Saved entries:

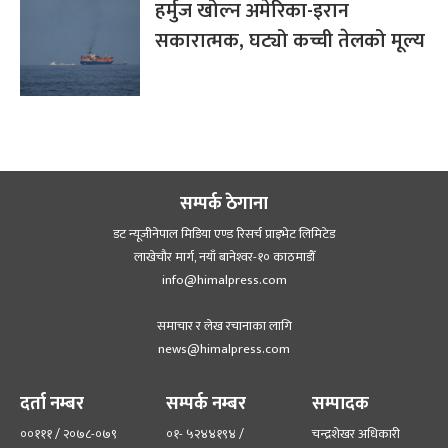
हर्मुज खोल्न अमेरिका-इरान
सकारात्मक, घट्यो कच्ची तेलको मूल्य
सम्पर्क ठेगाना
डट न्यूजीनेपाल मिडिया एण्ड रिसर्च प्राइभेट लिमिटेड
लाखेचौर मार्ग, नयाँ बानेश्‍वर-१० काठमाडौँ
info@himalpress.com
समाचार र लेख रचानाका लागि
news@himalpress.com
दर्ता नम्बर
सम्पर्क नम्बर
सम्पादक
००१११ / २०७८-०७९
०१- ५२४४१९४ /
चन्द्रशेखर अधिकारी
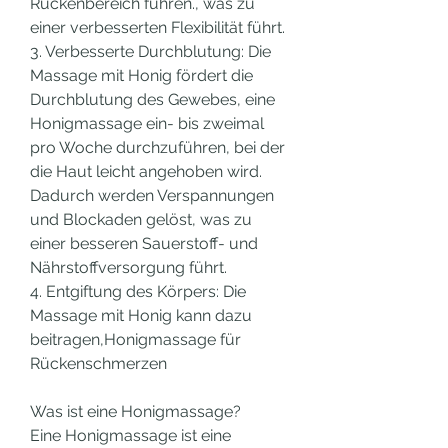
Rückenbereich führen., was zu 
einer verbesserten Flexibilität führt.
3. Verbesserte Durchblutung: Die 
Massage mit Honig fördert die 
Durchblutung des Gewebes, eine 
Honigmassage ein- bis zweimal 
pro Woche durchzuführen, bei der 
die Haut leicht angehoben wird. 
Dadurch werden Verspannungen 
und Blockaden gelöst, was zu 
einer besseren Sauerstoff- und 
Nährstoffversorgung führt.
4. Entgiftung des Körpers: Die 
Massage mit Honig kann dazu 
beitragen,Honigmassage für 
Rückenschmerzen
Was ist eine Honigmassage?
Eine Honigmassage ist eine 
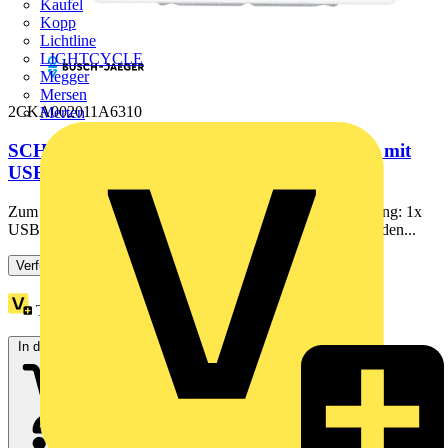
Kaufel
Kopp
Lichtline
LIGHTCYCLE
Megger
Mersen
2CKA002011A6310
Merten
SCHUKO® USB-Steckdosen-Einsatz Safety+ mit
USB A/C studioweiß matt -
Zum Anschließen von elektrischen Verbrauchern. Ausstattung: 1x
USB-A und 1x USB-C. Der USB-Anschluss dient zum Laden...
Verfügbar: 3 Händler
Treuepunkte:
2
In den Warenkorb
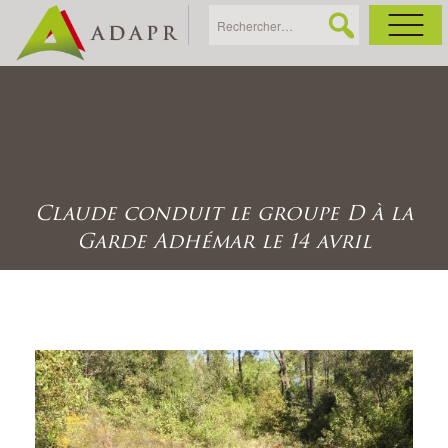
As
Ac
Claude conduit le groupe D à la
Ac
Garde Adhémar le 14 avril
Ga
Ag
Ga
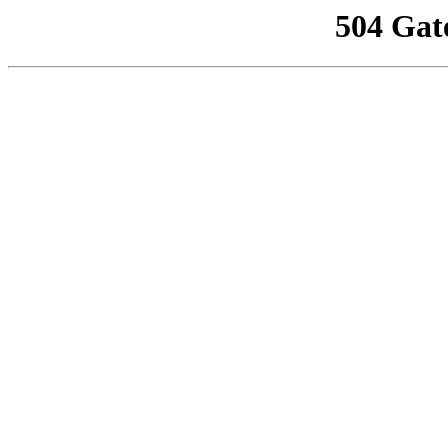
504 Gat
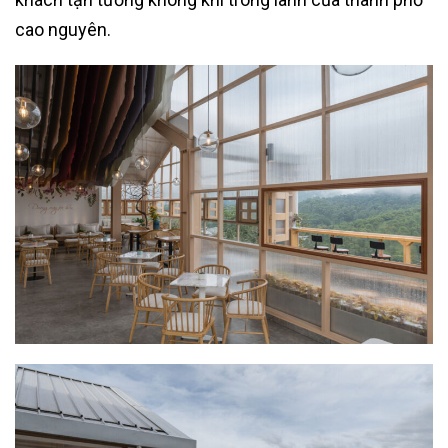
cao nguyên.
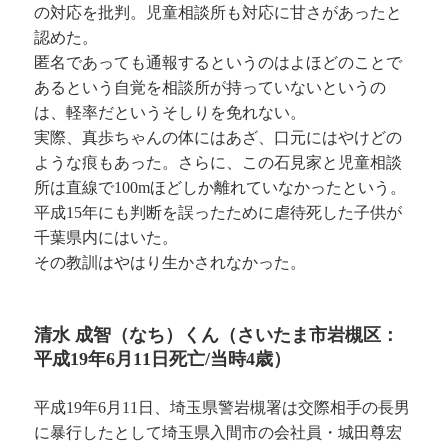
の対応を批判。児童相談所も対応に甘さがあったと
認めた。
匿名であっても通報するというのはよほどのことで
あるという自覚を相談所が持っていないというの
は、軽率だというそしりを免れない。
実際、真歩ちゃんの体にはあざ、口元にはやけどの
ような痕もあった。さらに、この石見家と児童相談
所は直線で100mほどしか離れていなかったという。
平成15年にも判断を誤ったために虐待死した子供が
千葉県内にはいた。
その教訓はやはり生かされなかった。
清水 成智（なち）くん（さいたま市岩槻区：
平成19年6月11日死亡/当時4歳）
平成19年6月11日、埼玉県警岩槻署は交際相手の長男
に暴行したとして埼玉県入間市の会社員・城田尊宏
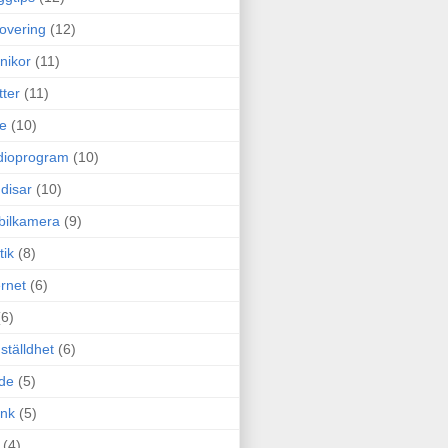
overing
(12)
nikor
(11)
tter
(11)
e
(10)
dioprogram
(10)
disar
(10)
bilkamera
(9)
tik
(8)
ernet
(6)
(6)
ställdhet
(6)
de
(5)
ink
(5)
(4)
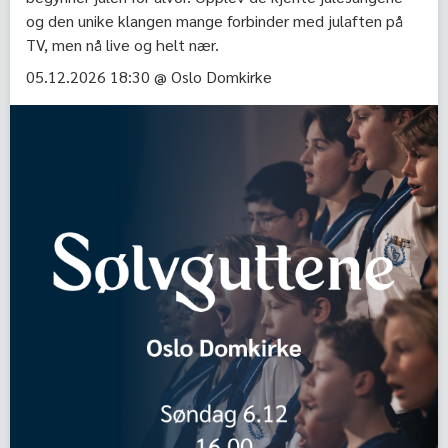
og den unike klangen mange forbinder med julaften på
TV, men nå live og helt nær.
05.12.2026 18:30 @ Oslo Domkirke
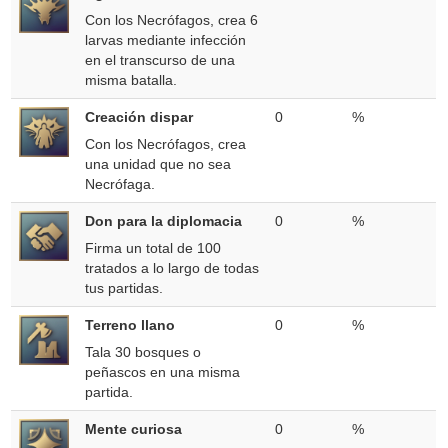
Con los Necrófagos, crea 6
larvas mediante infección
en el transcurso de una
misma batalla.
Creación dispar
0
%
Con los Necrófagos, crea
una unidad que no sea
Necrófaga.
Don para la diplomacia
0
%
Firma un total de 100
tratados a lo largo de todas
tus partidas.
Terreno llano
0
%
Tala 30 bosques o
peñascos en una misma
partida.
Mente curiosa
0
%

PROBLEM TO WORK ON
Once the pictures are set aside, give every line above again without alteration.

SOLUTION FOR THIS TASK
हर्मुज खोल्न अमेरिका-इरान
सकारात्मक, घट्यो कच्ची तेलको मूल्य
सम्पर्क ठेगाना
डट न्यूजीनेपाल मिडिया एण्ड रिसर्च प्राइभेट लिमिटेड
लाखेचौर मार्ग, नयाँ बानेश्‍वर-१० काठमाडौँ
info@himalpress.com
समाचार र लेख रचानाका लागि
news@himalpress.com
दर्ता नम्बर
सम्पर्क नम्बर
सम्पादक
००१११ / २०७८-०७९
०१- ५२४४१९४ /
चन्द्रशेखर अधिकारी
Rückenbereich führen., was zu 
einer verbesserten Flexibilität führt.
3. Verbesserte Durchblutung: Die 
Massage mit Honig fördert die 
Durchblutung des Gewebes, eine 
Honigmassage ein- bis zweimal 
pro Woche durchzuführen, bei der 
die Haut leicht angehoben wird. 
Dadurch werden Verspannungen 
und Blockaden gelöst, was zu 
einer besseren Sauerstoff- und 
Nährstoffversorgung führt.
4. Entgiftung des Körpers: Die 
Massage mit Honig kann dazu 
beitragen,Honigmassage für 
Rückenschmerzen
Was ist eine Honigmassage?
Eine Honigmassage ist eine 
Kaufel
Kopp
Lichtline
LIGHTCYCLE
Megger
Mersen
2CKA002011A6310
Merten
SCHUKO® USB-Steckdosen-Einsatz Safety+ mit
USB A/C studioweiß matt -
Zum Anschließen von elektrischen Verbrauchern. Ausstattung: 1x
USB-A und 1x USB-C. Der USB-Anschluss dient zum Laden...
Verfügbar: 3 Händler
Treuepunkte:
2
In den Warenkorb
As
Ac
Claude conduit le groupe D à la
Ac
Garde Adhémar le 14 avril
Ga
Ag
Ga
504 Gat
cao nguyên.
の対応を批判。児童相談所も対応に甘さがあったと
認めた。
匿名であっても通報するというのはよほどのことで
あるという自覚を相談所が持っていないというの
は、軽率だというそしりを免れない。
実際、真歩ちゃんの体にはあざ、口元にはやけどの
ような痕もあった。さらに、この石見家と児童相談
所は直線で100mほどしか離れていなかったという。
平成15年にも判断を誤ったために虐待死した子供が
千葉県内にはいた。
その教訓はやはり生かされなかった。
清水 成智（なち）くん（さいたま市岩槻区：
平成19年6月11日死亡/当時4歳）
平成19年6月11日、埼玉県警岩槻署は交際相手の長男
に暴行したとして埼玉県入間市の会社員・城田尊宏
overing
(12)
nikor
(11)
tter
(11)
e
(10)
dioprogram
(10)
disar
(10)
bilkamera
(9)
tik
(8)
ernet
(6)
(6)
ställdhet
(6)
de
(5)
ink
(5)
(4)
og den unike klangen mange forbinder med julaften på
TV, men nå live og helt nær.
05.12.2026 18:30 @ Oslo Domkirke
Con los Necrófagos, crea 6
larvas mediante infección
en el transcurso de una
misma batalla.
Creación dispar
0
%
Con los Necrófagos, crea
una unidad que no sea
Necrófaga.
Don para la diplomacia
0
%
Firma un total de 100
tratados a lo largo de todas
tus partidas.
Terreno llano
0
%
Tala 30 bosques o
peñascos en una misma
partida.
Mente curiosa
0
%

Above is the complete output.